[Start of section]
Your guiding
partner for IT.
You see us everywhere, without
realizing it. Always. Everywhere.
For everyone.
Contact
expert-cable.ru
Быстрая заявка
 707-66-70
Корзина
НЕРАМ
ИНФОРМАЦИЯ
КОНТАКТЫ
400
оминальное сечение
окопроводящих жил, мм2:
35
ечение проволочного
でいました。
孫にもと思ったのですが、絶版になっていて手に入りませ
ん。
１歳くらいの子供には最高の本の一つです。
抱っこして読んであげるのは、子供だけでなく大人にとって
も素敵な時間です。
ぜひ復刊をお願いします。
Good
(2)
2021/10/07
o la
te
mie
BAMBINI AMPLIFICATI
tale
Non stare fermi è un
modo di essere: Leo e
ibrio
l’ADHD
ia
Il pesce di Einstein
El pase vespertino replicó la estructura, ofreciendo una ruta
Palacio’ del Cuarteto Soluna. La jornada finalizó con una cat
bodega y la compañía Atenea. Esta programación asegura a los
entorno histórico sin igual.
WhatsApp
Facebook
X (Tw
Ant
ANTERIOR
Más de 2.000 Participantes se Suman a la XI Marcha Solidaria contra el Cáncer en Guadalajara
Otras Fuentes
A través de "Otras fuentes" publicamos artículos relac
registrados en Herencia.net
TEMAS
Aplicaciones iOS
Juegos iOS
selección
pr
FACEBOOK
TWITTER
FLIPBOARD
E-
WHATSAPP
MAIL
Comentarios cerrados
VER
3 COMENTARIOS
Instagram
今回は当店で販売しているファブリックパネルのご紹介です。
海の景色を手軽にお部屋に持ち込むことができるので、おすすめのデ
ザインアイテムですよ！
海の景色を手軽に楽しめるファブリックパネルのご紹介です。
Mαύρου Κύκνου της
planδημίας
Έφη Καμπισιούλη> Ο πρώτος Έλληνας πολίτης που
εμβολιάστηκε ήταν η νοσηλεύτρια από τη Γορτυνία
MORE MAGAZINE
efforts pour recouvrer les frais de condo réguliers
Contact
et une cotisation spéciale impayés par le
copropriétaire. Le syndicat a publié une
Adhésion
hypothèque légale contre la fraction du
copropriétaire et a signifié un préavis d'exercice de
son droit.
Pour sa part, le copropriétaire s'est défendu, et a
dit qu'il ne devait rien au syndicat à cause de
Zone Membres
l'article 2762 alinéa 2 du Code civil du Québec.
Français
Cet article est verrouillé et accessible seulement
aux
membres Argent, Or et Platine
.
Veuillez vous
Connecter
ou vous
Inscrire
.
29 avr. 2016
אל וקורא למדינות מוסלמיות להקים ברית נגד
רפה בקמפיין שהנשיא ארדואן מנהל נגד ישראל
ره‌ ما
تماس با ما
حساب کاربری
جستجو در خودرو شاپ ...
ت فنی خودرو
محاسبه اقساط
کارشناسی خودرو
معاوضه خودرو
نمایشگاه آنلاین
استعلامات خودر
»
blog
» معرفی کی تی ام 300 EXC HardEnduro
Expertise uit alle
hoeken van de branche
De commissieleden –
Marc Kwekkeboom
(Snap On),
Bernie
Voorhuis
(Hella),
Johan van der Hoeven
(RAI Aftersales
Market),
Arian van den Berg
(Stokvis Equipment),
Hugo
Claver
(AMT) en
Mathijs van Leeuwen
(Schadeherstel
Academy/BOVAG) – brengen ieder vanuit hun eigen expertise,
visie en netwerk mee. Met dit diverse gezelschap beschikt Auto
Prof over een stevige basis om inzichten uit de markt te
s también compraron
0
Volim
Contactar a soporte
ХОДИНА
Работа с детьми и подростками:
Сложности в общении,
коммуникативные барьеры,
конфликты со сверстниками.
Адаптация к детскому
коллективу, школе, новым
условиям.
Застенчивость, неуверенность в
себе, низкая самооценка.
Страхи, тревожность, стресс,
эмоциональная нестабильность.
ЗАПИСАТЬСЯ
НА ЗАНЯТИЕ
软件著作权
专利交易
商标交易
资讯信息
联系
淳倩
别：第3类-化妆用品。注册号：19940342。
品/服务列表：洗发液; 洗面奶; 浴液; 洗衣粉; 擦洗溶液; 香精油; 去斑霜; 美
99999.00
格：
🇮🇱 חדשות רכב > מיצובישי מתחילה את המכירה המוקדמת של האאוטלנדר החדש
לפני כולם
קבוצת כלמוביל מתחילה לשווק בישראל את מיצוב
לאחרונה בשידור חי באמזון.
[End of section]
Each line in the records above must be returned exactly as it stands.

Your guiding
partner for IT.
You see us everywhere, without
realizing it. Always. Everywhere.
For everyone.
Contact
expert-cable.ru
Быстрая заявка
 707-66-70
Корзина
НЕРАМ
ИНФОРМАЦИЯ
КОНТАКТЫ
400
оминальное сечение
окопроводящих жил, мм2:
35
ечение проволочного
でいました。
孫にもと思ったのですが、絶版になっていて手に入りませ
ん。
１歳くらいの子供には最高の本の一つです。
抱っこして読んであげるのは、子供だけでなく大人にとって
も素敵な時間です。
ぜひ復刊をお願いします。
Good
(2)
2021/10/07
o la
te
mie
BAMBINI AMPLIFICATI
tale
Non stare fermi è un
modo di essere: Leo e
ibrio
l’ADHD
ia
Il pesce di Einstein
El pase vespertino replicó la estructura, ofreciendo una ruta
Palacio’ del Cuarteto Soluna. La jornada finalizó con una cat
bodega y la compañía Atenea. Esta programación asegura a los
entorno histórico sin igual.
WhatsApp
Facebook
X (Tw
Ant
ANTERIOR
Más de 2.000 Participantes se Suman a la XI Marcha Solidaria contra el Cáncer en Guadalajara
Otras Fuentes
A través de "Otras fuentes" publicamos artículos relac
registrados en Herencia.net
TEMAS
Aplicaciones iOS
Juegos iOS
selección
pr
FACEBOOK
TWITTER
FLIPBOARD
E-
WHATSAPP
MAIL
Comentarios cerrados
VER
3 COMENTARIOS
Instagram
今回は当店で販売しているファブリックパネルのご紹介です。
海の景色を手軽にお部屋に持ち込むことができるので、おすすめのデ
ザインアイテムですよ！
海の景色を手軽に楽しめるファブリックパネルのご紹介です。
Mαύρου Κύκνου της
planδημίας
Έφη Καμπισιούλη> Ο πρώτος Έλληνας πολίτης που
εμβολιάστηκε ήταν η νοσηλεύτρια από τη Γορτυνία
MORE MAGAZINE
efforts pour recouvrer les frais de condo réguliers
Contact
et une cotisation spéciale impayés par le
copropriétaire. Le syndicat a publié une
Adhésion
hypothèque légale contre la fraction du
copropriétaire et a signifié un préavis d'exercice de
son droit.
Pour sa part, le copropriétaire s'est défendu, et a
dit qu'il ne devait rien au syndicat à cause de
Zone Membres
l'article 2762 alinéa 2 du Code civil du Québec.
Français
Cet article est verrouillé et accessible seulement
aux
membres Argent, Or et Platine
.
Veuillez vous
Connecter
ou vous
Inscrire
.
29 avr. 2016
אל וקורא למדינות מוסלמיות להקים ברית נגד
רפה בקמפיין שהנשיא ארדואן מנהל נגד ישראל
ره‌ ما
تماس با ما
حساب کاربری
جستجو در خودرو شاپ ...
ت فنی خودرو
محاسبه اقساط
کارشناسی خودرو
معاوضه خودرو
نمایشگاه آنلاین
استعلامات خودر
»
blog
» معرفی کی تی ام 300 EXC HardEnduro
Expertise uit alle
hoeken van de branche
De commissieleden –
Marc Kwekkeboom
(Snap On),
Bernie
Voorhuis
(Hella),
Johan van der Hoeven
(RAI Aftersales
Market),
Arian van den Berg
(Stokvis Equipment),
Hugo
Claver
(AMT) en
Mathijs van Leeuwen
(Schadeherstel
Academy/BOVAG) – brengen ieder vanuit hun eigen expertise,
visie en netwerk mee. Met dit diverse gezelschap beschikt Auto
Prof over een stevige basis om inzichten uit de markt te
s también compraron
0
Volim
Contactar a soporte
ХОДИНА
Работа с детьми и подростками:
Сложности в общении,
коммуникативные барьеры,
конфликты со сверстниками.
Адаптация к детскому
коллективу, школе, новым
условиям.
Застенчивость, неуверенность в
себе, низкая самооценка.
Страхи, тревожность, стресс,
эмоциональная нестабильность.
ЗАПИСАТЬСЯ
НА ЗАНЯТИЕ
软件著作权
专利交易
商标交易
资讯信息
联系
淳倩
别：第3类-化妆用品。注册号：19940342。
品/服务列表：洗发液; 洗面奶; 浴液; 洗衣粉; 擦洗溶液; 香精油; 去斑霜; 美
99999.00
格：
🇮🇱 חדשות רכב > מיצובישי מתחילה את המכירה המוקדמת של האאוטלנדר החדש
לפני כולם
קבוצת כלמוביל מתחילה לשווק בישראל את מיצוב
לאחרונה בשידור חי באמזון.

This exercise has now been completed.